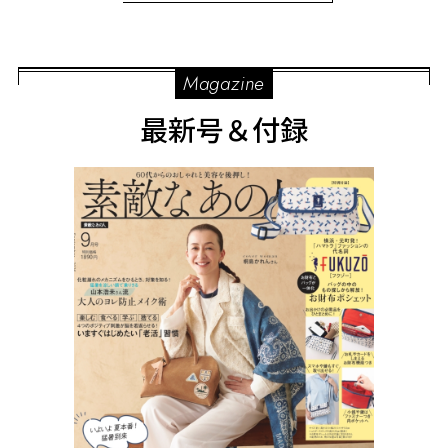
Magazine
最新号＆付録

= = =

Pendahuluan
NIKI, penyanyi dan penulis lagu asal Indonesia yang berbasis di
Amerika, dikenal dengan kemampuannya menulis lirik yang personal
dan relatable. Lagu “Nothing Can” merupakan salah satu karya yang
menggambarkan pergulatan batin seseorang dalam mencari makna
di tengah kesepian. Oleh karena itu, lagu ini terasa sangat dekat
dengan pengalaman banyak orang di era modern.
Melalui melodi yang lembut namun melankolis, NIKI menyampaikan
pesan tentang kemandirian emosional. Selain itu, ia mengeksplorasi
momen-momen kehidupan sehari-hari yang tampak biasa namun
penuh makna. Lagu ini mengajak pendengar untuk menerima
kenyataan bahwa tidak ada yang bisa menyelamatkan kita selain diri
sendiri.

= = =

Wherever a line in the entries above holds "namun", copy that line.

Melalui melodi yang lembut namun melankolis, NIKI menyampaikan
momen-momen kehidupan sehari-hari yang tampak biasa namun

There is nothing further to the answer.